PROBLEM TO WORK ON>
Please give back, exactly as written, only the line containing "draft Renewable Energy Sources Act" and every line after it until the data below ends.

Dataset excerpts>
────────────────

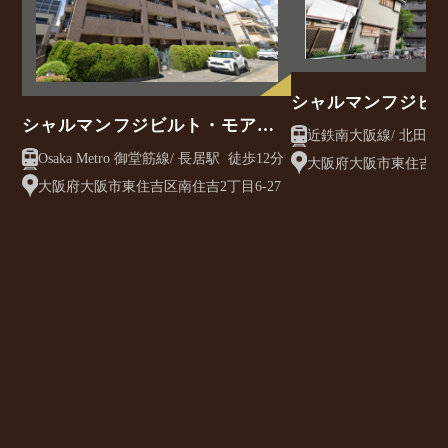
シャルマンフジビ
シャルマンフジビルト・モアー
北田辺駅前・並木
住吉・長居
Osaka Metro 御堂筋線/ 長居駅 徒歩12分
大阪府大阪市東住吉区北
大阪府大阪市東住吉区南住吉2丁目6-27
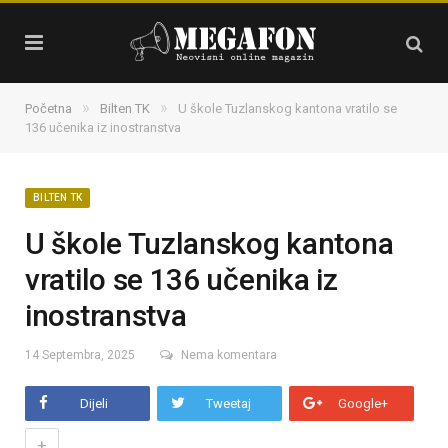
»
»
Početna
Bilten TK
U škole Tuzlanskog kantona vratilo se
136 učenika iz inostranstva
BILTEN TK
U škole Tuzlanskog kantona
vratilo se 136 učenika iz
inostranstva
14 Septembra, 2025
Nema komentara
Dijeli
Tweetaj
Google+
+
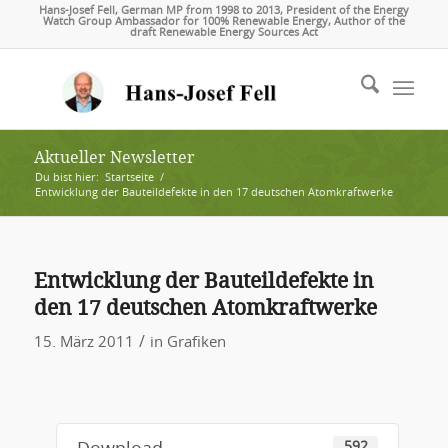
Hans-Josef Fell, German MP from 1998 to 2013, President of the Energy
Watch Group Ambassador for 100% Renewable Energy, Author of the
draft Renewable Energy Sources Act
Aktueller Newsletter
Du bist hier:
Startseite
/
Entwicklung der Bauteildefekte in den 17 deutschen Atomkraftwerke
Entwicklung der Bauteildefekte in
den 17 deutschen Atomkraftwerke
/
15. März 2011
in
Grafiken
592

────────────────

ANSWER>
draft Renewable Energy Sources Act
Aktueller Newsletter
Du bist hier:
Startseite
/
Entwicklung der Bauteildefekte in den 17 deutschen Atomkraftwerke
Entwicklung der Bauteildefekte in
den 17 deutschen Atomkraftwerke
/
15. März 2011
in
Grafiken
592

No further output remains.